Is there an analogous statement for Prym varieties? That is, given an unramified double cover $$\widetilde C\to C$$ with involution $$\tau$$, consider the map $$f:\text{Eff}_d(\widetilde{C})\to\text{Prym}(\widetilde{C}/C)$$ given by $$f(D)=D-\tau(D)$$. Is $$f$$ surjective if, for instance, $$d=g-1$$?

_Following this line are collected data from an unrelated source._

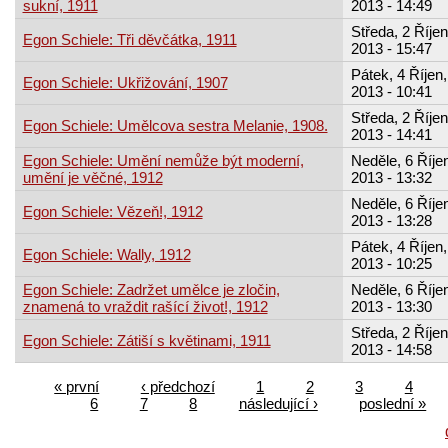
sukní, 1911
2013 - 14:49
Středa, 2 Říjen
Egon Schiele: Tři děvčátka, 1911
2013 - 15:47
Pátek, 4 Říjen,
Egon Schiele: Ukřižování, 1907
2013 - 10:41
Středa, 2 Říjen
Egon Schiele: Umělcova sestra Melanie, 1908.
2013 - 14:41
Egon Schiele: Umění nemůže být moderní,
Neděle, 6 Říjen
umění je věčné, 1912
2013 - 13:32
Neděle, 6 Říjen
Egon Schiele: Vězeň!, 1912
2013 - 13:28
Pátek, 4 Říjen,
Egon Schiele: Wally, 1912
2013 - 10:25
Egon Schiele: Zadržet umělce je zločin,
Neděle, 6 Říjen
znamená to vraždit rašící život!, 1912
2013 - 13:30
Středa, 2 Říjen
Egon Schiele: Zátiší s květinami, 1911
2013 - 14:58
« první
‹ předchozí
1
2
3
4
6
7
8
následující ›
poslední »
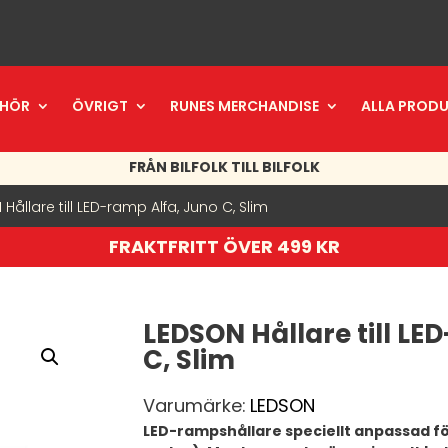
EHÖR
ÖVRIGT
RUNES MERCHANDISE
ALLA PROD
FRÅN BILFOLK TILL BILFOLK
Hållare till LED-ramp Alfa, Juno C, Slim
FRAKTFRITT ÖVER 499 KR
LEDSON Hållare till LE
C, Slim
Varumärke:
LEDSON
LED-rampshållare speciellt anpassad fö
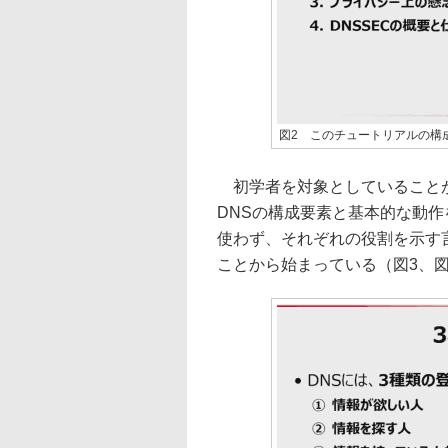
図2 このチュートリアルの構
初学者を対象としていることが
DNSの構成要素と基本的な動
使わず、それぞれの役割を示す
ことから始まっている（図3、図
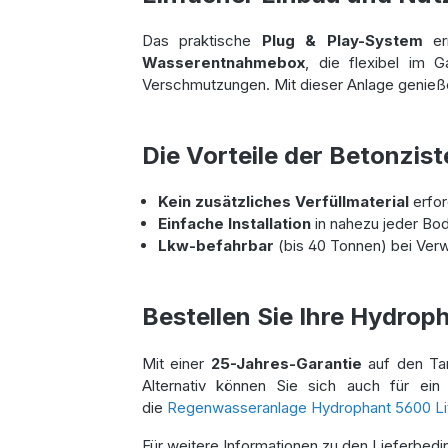
Das praktische
Plug & Play-System
erm
Wasserentnahmebox
, die flexibel im 
Verschmutzungen. Mit dieser Anlage genieße
Die Vorteile der Betonzist
Kein zusätzliches Verfüllmaterial
erfor
Einfache Installation
in nahezu jeder Bo
Lkw-befahrbar
(bis 40 Tonnen) bei Ve
Bestellen Sie Ihre Hydrop
Mit einer
25-Jahres-Garantie
auf den Tan
Alternativ können Sie sich auch für ei
die
Regenwasseranlage Hydrophant 5600 Li
Für weitere Informationen zu den Lieferbe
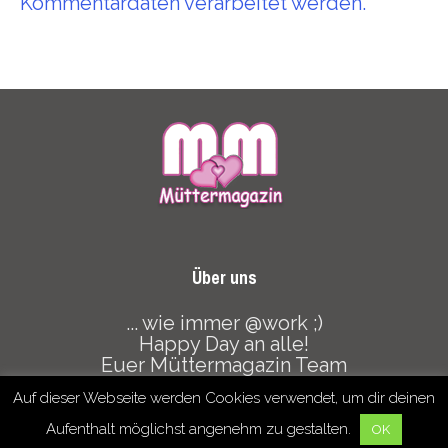
Kommentardaten verarbeitet werden.
Über uns
... wie immer @work ;)
Happy Day an alle!
Euer Müttermagazin Team
Auf dieser Webseite werden Cookies verwendet, um dir deinen
Datenschutz
Haftungsausschluss
Mediadaten
Aufenthalt möglichst angenehm zu gestalten.
OK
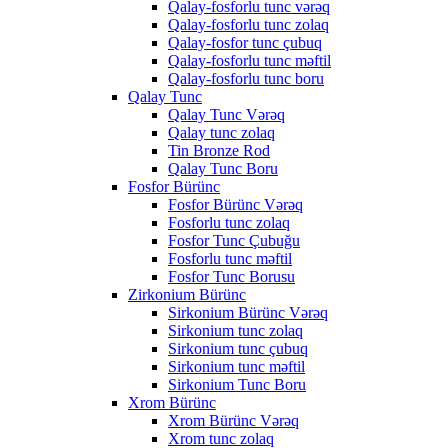
Qalay-fosforlu tunc vərəq
Qalay-fosforlu tunc zolaq
Qalay-fosfor tunc çubuq
Qalay-fosforlu tunc məftil
Qalay-fosforlu tunc boru
Qalay Tunc
Qalay Tunc Vərəq
Qalay tunc zolaq
Tin Bronze Rod
Qalay Tunc Boru
Fosfor Bürünc
Fosfor Bürünc Vərəq
Fosforlu tunc zolaq
Fosfor Tunc Çubuğu
Fosforlu tunc məftil
Fosfor Tunc Borusu
Zirkonium Bürünc
Sirkonium Bürünc Vərəq
Sirkonium tunc zolaq
Sirkonium tunc çubuq
Sirkonium tunc məftil
Sirkonium Tunc Boru
Xrom Bürünc
Xrom Bürünc Vərəq
Xrom tunc zolaq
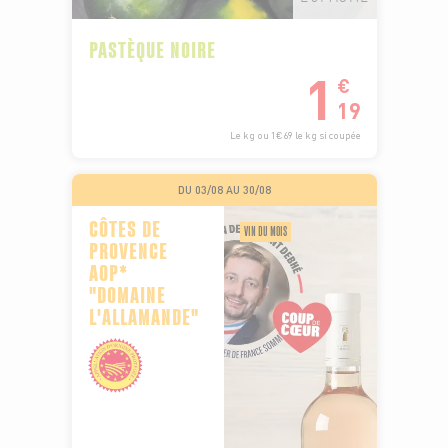
PASTÈQUE NOIRE
1
€
19
Le kg ou 1€69 le kg si coupée
DU 03/08 AU 30/08
CÔTES DE
VIN DU MOIS
PROVENCE
AOP*
"DOMAINE
L'ALLAMANDE"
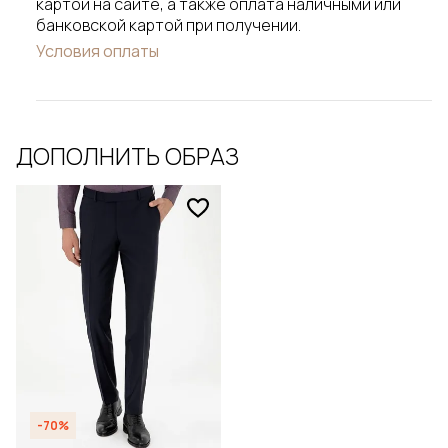
картой на сайте, а также оплата наличными или
банковской картой при получении.
Условия оплаты
ДОПОЛНИТЬ ОБРАЗ
-70%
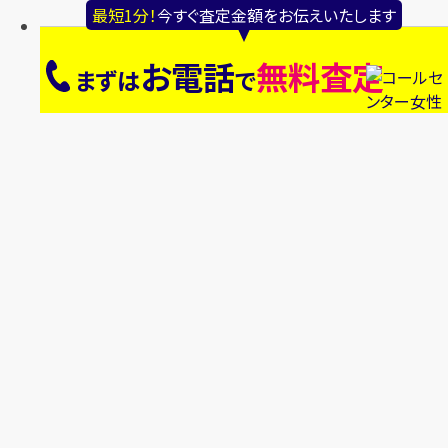
最短1分！
今すぐ査定金額をお伝えいたします
お電話
無料査定
まずは
で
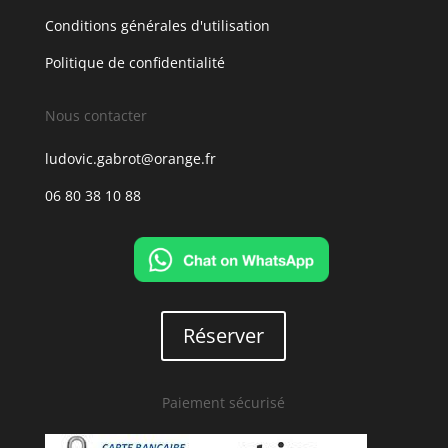
Conditions générales d'utilisation
Politique de confidentialité
Nous contacter
ludovic.gabrot@orange.fr
06 80 38 10 88
Réserver
Paiement sécurisé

First of all, note that your definition is not correct: when $$d$$ is odd, the image of your map does not land in the Prym variety -- you have to add a constant term. When this is done, the answer is yes, for the following reason. Let $$X$$ be the image of $$\tilde{C}$$ in $$P:=\operatorname{Prym}(\tilde{C}/C )$$. Let me put $$h:=g-1=\dim P$$. What you want to prove is that the addition map $$X^{h}\rightarrow P$$ is surjective, that is, of degree $$>0$$. Now this degree is computed by the Pontryagin product $$[X]^{*h}$$, where $$[X]$$ is the class of $$X$$ in $$H^{2h-2}(P,\mathbb{Z})$$. We know that this class is $$2\dfrac{\theta ^{h-1}}{(h-1)!}$$, where $$\theta$$ is the class of the principal polarization.

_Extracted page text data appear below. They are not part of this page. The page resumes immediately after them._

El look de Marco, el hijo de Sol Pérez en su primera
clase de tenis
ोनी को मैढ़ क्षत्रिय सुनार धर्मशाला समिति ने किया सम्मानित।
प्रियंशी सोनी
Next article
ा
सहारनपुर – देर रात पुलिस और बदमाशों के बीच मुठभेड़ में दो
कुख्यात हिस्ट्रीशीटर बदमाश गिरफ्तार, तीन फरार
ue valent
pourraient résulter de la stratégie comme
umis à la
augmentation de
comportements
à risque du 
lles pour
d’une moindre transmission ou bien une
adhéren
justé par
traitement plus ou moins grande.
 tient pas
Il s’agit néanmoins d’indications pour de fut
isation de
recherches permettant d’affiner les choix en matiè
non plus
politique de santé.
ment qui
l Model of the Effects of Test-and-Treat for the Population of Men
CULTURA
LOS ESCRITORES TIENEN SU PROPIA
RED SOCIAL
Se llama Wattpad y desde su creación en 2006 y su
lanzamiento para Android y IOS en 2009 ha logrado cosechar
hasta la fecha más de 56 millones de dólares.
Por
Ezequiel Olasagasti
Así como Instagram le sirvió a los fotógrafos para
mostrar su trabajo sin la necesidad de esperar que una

So we just have to prove that $$\theta ^{*h}\in H^{2h}(P,\mathbb{Z})$$ is nonzero. This is true for any principally polarized abelian variety $$(P,\theta )$$ of dimension $$h$$: it suffices to prove it for a Jacobian $$J\Gamma$$, and this amounts to say that the Abel-Jacobi map $$\Gamma ^h\rightarrow J\Gamma$$ is surjective, as you recall in your post.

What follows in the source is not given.